Figure 9. Comparative transcriptome analysis with S. macrospora, and functional conservation of the transcription factor gene PCON_06721.

A. Comparative analysis of RPKM values for all orthologous genes for P. confluens and S. macrospora (with the exception of genes without read counts in one or more conditions). B. Quantitative real time PCR analysis of the predicted transcription factor gene PCON_06721 in P. confluens. Expression was analyzed in two independent biological replicates for the four conditions LL, DD, LLK and DDK (light and darkness in surface culture and submerged culture).

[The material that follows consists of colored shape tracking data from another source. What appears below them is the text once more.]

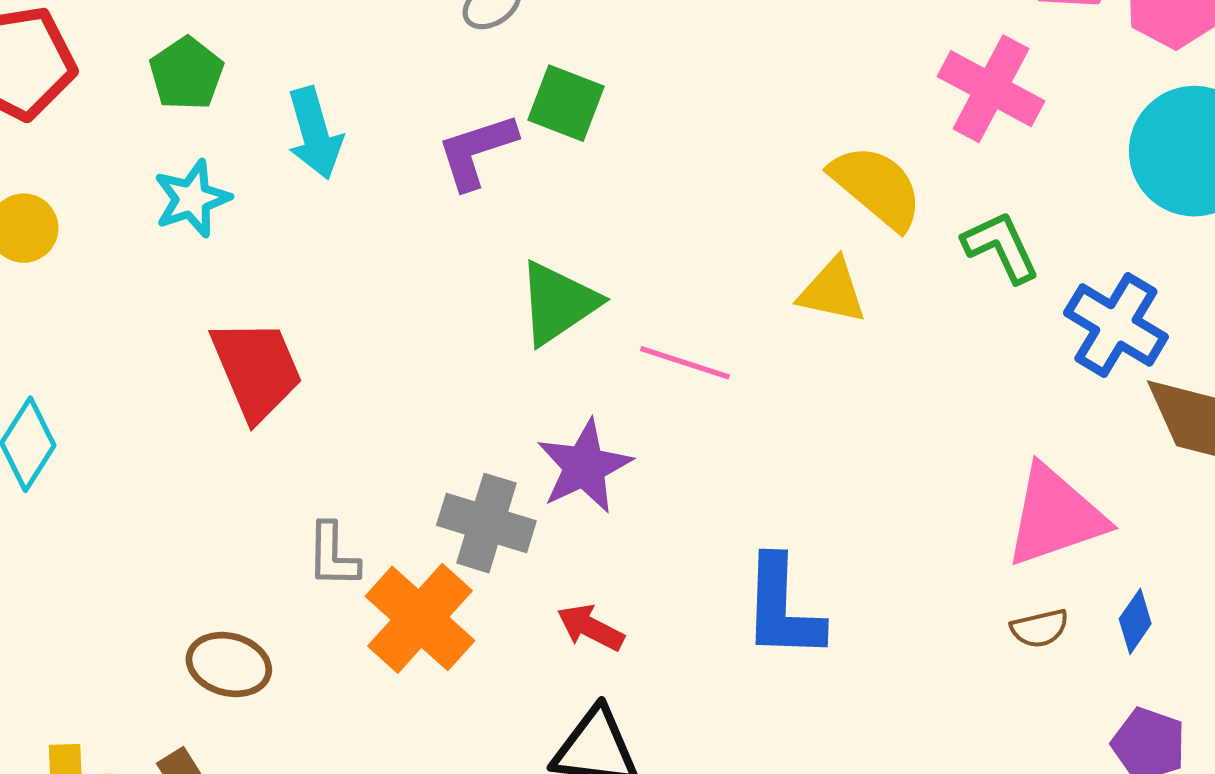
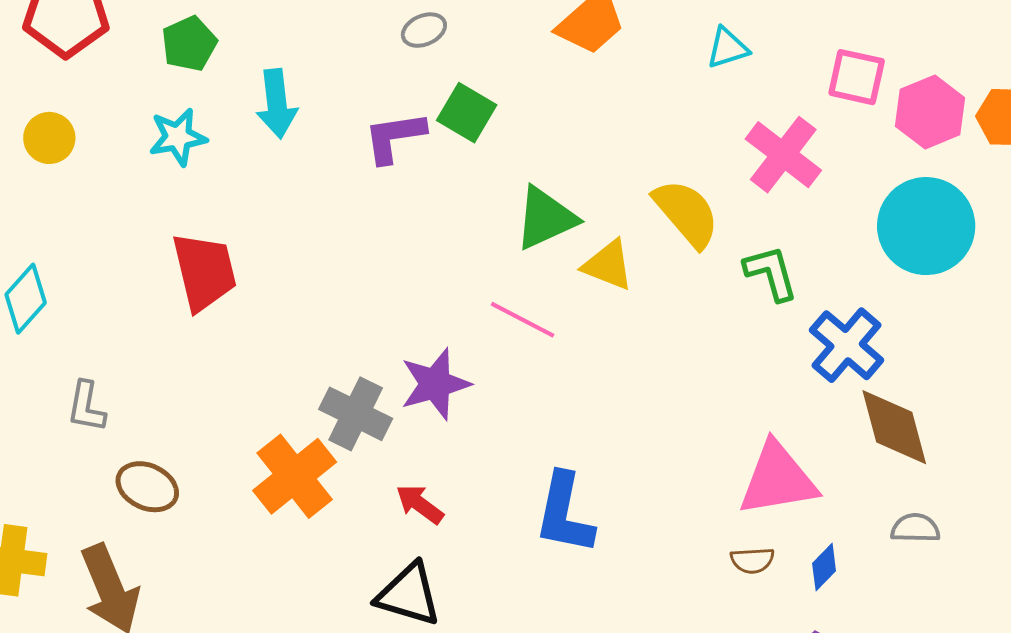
yellow triangle: (832, 291) -> (608, 265), moved
green triangle: (558, 303) -> (546, 218), moved
gray L-shape: (333, 555) -> (86, 407), moved

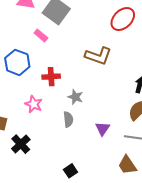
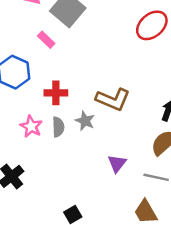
brown L-shape: (98, 56) -> (113, 99), moved
gray semicircle: (68, 119) -> (58, 127), moved

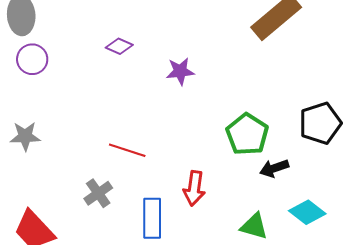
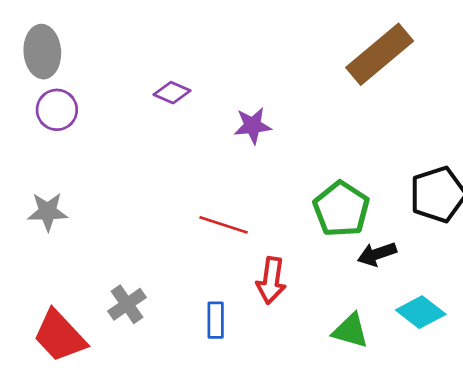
red line: (127, 150) -> (224, 225), moved
gray cross: (98, 193) -> (127, 304), moved
blue rectangle: (152, 218) -> (216, 320), size x0.7

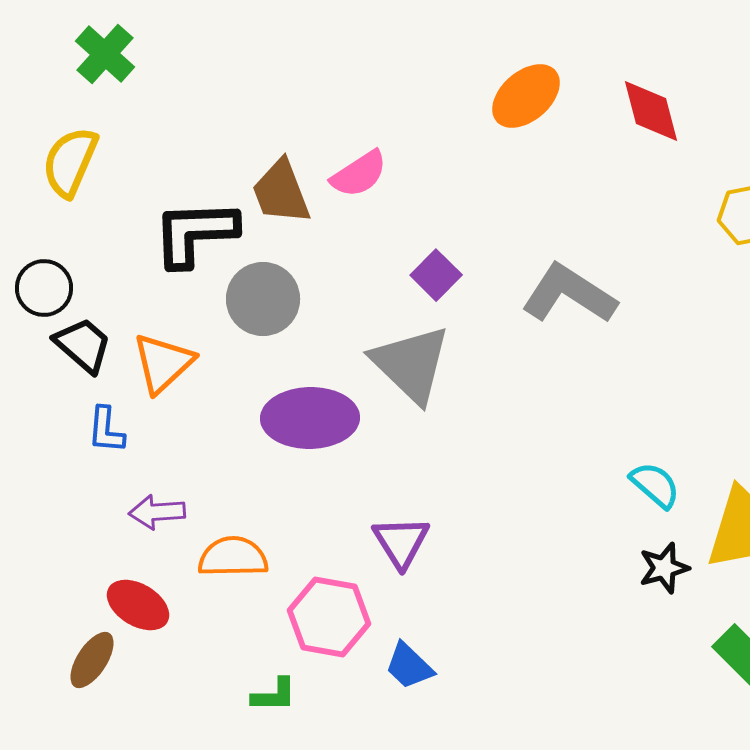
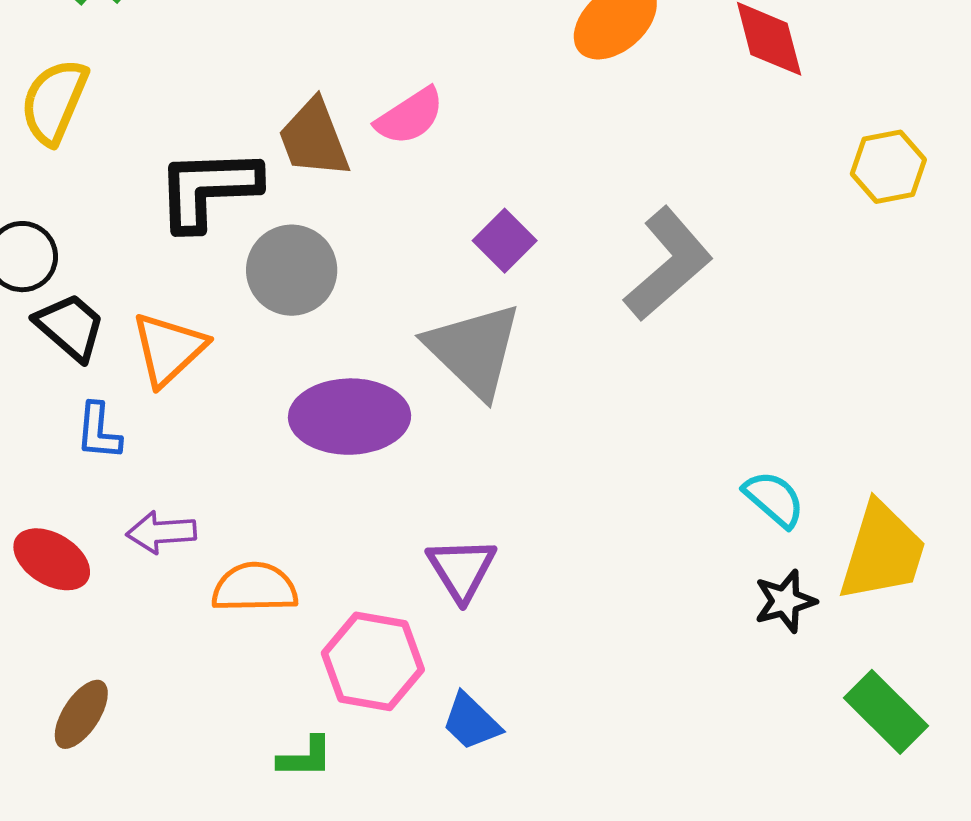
gray L-shape: (569, 294) -> (668, 264), turned 106
red ellipse: (138, 605) -> (52, 559), moved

Sexual development is only possible in condition LL. Expression ratios and standard deviations were calculated to address the question if the gene is differentially regulated during sexual development (i.e. in LL/DD and in LL/LLK), or regulated by light (i.e. in LL/DD and LLK/DDK) or regulated by surface versus submerged growth (i.e. LL/LLK and DD/DDK). PCON_06721 is upregulated during sexual development, but also slightly upregulated by light. RNA-seq results are given for comparison. C. Complementation of the Sordaria macrospora mutant Δpro44 with the P. confluens ortholog PCON_06721. The mutant was transformed with plasmid pFA50 that carries the PCON_06721 ORF under control of the respective gpd and trpC promoter and terminator sequences of Aspergillus nidulans. The figure shows a side view (longitudinal section) of the region comprising the agar/air interface from cultures of the wild type, the sterile mutant Δpro44 and a complemented transformant (Δpro44::PCON_06721_constitutive). The small inserts show photographs of Petri dish sections. The S. macrospora wild type forms mature perithecia at the agar/air interface, whereas the mutant only forms protoperithecia that are submerged in the agar. Complemented transformants produce mature perithecia at the agar/air interface like the wild type. Strains were grown on corn meal agar; photographs were taken after 8 d; scale bar indicates 1 mm, and 1 cm in the inserted photographs.